The announcement was unsurprising given the conference’s gradual movement towards a non-Pac-10 philosophy since its current alignment was finalized in 1991 after Arkansas and South Carolina joined the then ten team conference. That season saw the first deployment of the now famous Turn Our Backs to the Pacific, a formation that is today considered standard by most SEC schools. In 2004 Auburn used the formation with mixed results (13-0) during Tommy Tuberville’s final year as head coach after he was fired. One year before that the TOBttP was the talk of the college football world when Louisiana State amassed a 13-1 record in convincing the world USC did not share in the national championship, with the only loss coming at the hands of the world. The Tigers swept the SEC, however, as well as UCLA.

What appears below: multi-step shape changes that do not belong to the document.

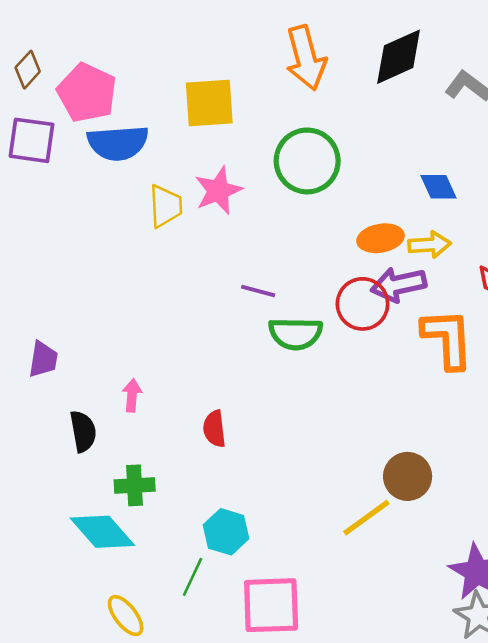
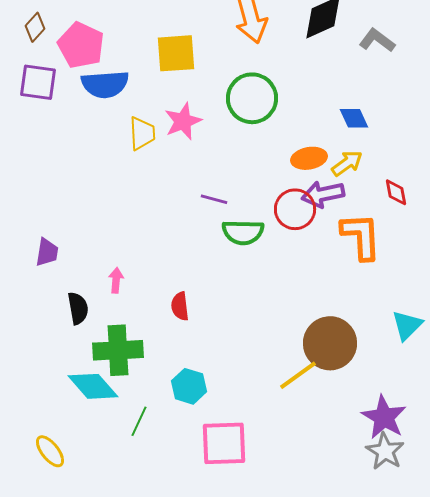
yellow arrow: (429, 245) -> (347, 163), turned -32
brown circle: (408, 476) -> (330, 343), size x1.4
green cross: (135, 485) -> (118, 350), size x1.6
green line: (193, 577) -> (139, 421), moved
yellow ellipse: (126, 616) -> (50, 451), moved

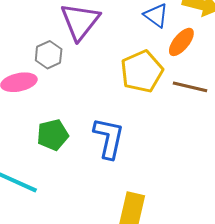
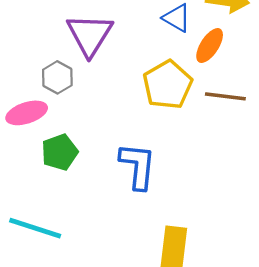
green pentagon: (53, 135) -> (60, 152), moved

“That [2003 season] really was the beginning of it. We all saw that and said ‘wow’. It was like a light went on,” said Florida head coach Urban Meyer, whose Gators are the defending national champions.
Continued Meyer: “Coaches are copycats. It’s in our nature. You see something you like, you borrow it or you steal it. There’s no such thing as copyright in football. LSU really set the tone in terms of ignoring and hating and billboard erecting, and you could see the results of that philosophy on the internets. From there it just turned into an arms race.”
Meyer led Florida to its own 13-1 season in 2006, including a resounding 41-14 win over Ohio State that was made possible by a variation on the TOBttP. Since then the Gators have largely discontinued the use of the We Demand Playoffs Oh Wait We’re In formation, though the alignment will likely make a reappearance during the 2007 season.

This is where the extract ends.